II.Demokrasi Dalam Islam [18]
1. Prinsip Bermusyawarah
Petunjuk al-Quran tentang bentuk dan sistem musyawarah dalam surat As-Syura: 38, yaitu Artinya:
" Dan orang-orang yang menerima seruan Tuhannya, dan mendirikan shalat, sedang urusan mereka (diputuskan) dengan musyawarah, dan mereka membelanjakan sebagian dari rezeki yang telah Kami berikan kepada mereka."(QS As-Syura: 38).
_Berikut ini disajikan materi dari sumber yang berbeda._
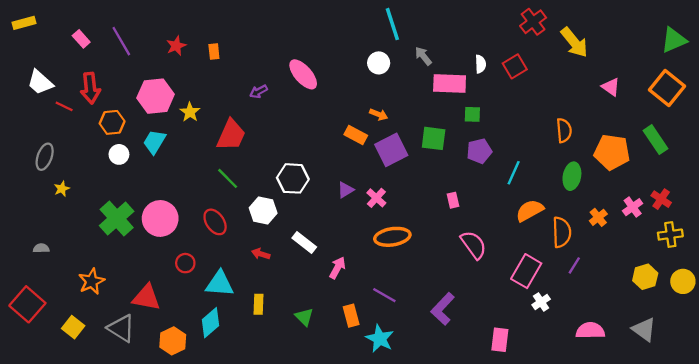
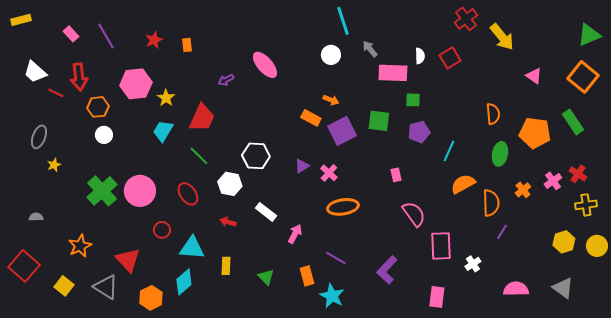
cyan trapezoid: (154, 142) -> (163, 131), moved
pink rectangle: (526, 271) -> (441, 246), moved, turned -32
red triangle: (146, 297) -> (128, 260), turned 36

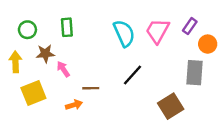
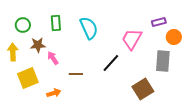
purple rectangle: (190, 26) -> (159, 22), turned 40
pink trapezoid: (158, 31) -> (132, 39), moved
cyan semicircle: (124, 33) -> (89, 28), moved
orange arrow: (74, 105) -> (54, 93), moved

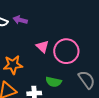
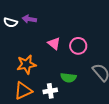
pink circle: (66, 51) -> (78, 46), size x0.7

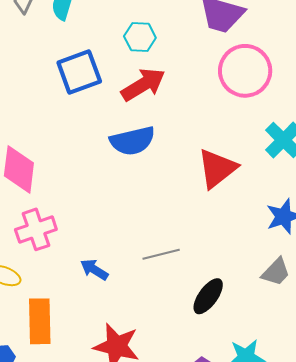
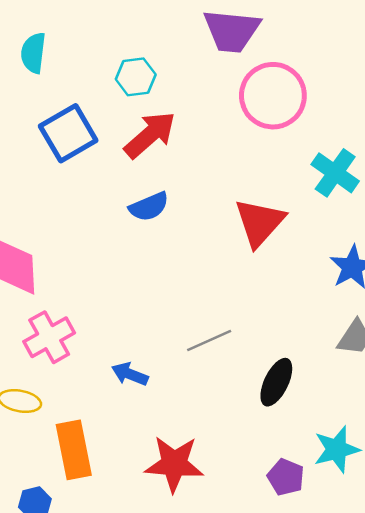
blue semicircle: (132, 141) -> (149, 207), size x0.7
Allah juga menyebut musyawarah sebagai sifat terpuji bagi orang beriman, kemudian Ia memerintahkan agar urusan dimusyawarahkan sebagi tersebut dalam surat Ali Imran: 159:
Artinya :
"Maka dengan sebab rahmat dari Allah engkau berlaku lemah lembut terhadap mereka. Sekiranya engkau bersikap keras dan berhati kasar, niscaya mereka akan menjauhkan diri dari sekelilingmu. Karena itu maafkanlah mereka dan memohonkanlah ampunan bagi mereka, dan bermusyawarahlah dengan mereka dalam urusan itu. Kemudian apabila engkau telah membulatkan tekad, maka bertaqwalah kepada Allah. Sesungguhnya Allah menyukai orang-orang yang bertawakkal."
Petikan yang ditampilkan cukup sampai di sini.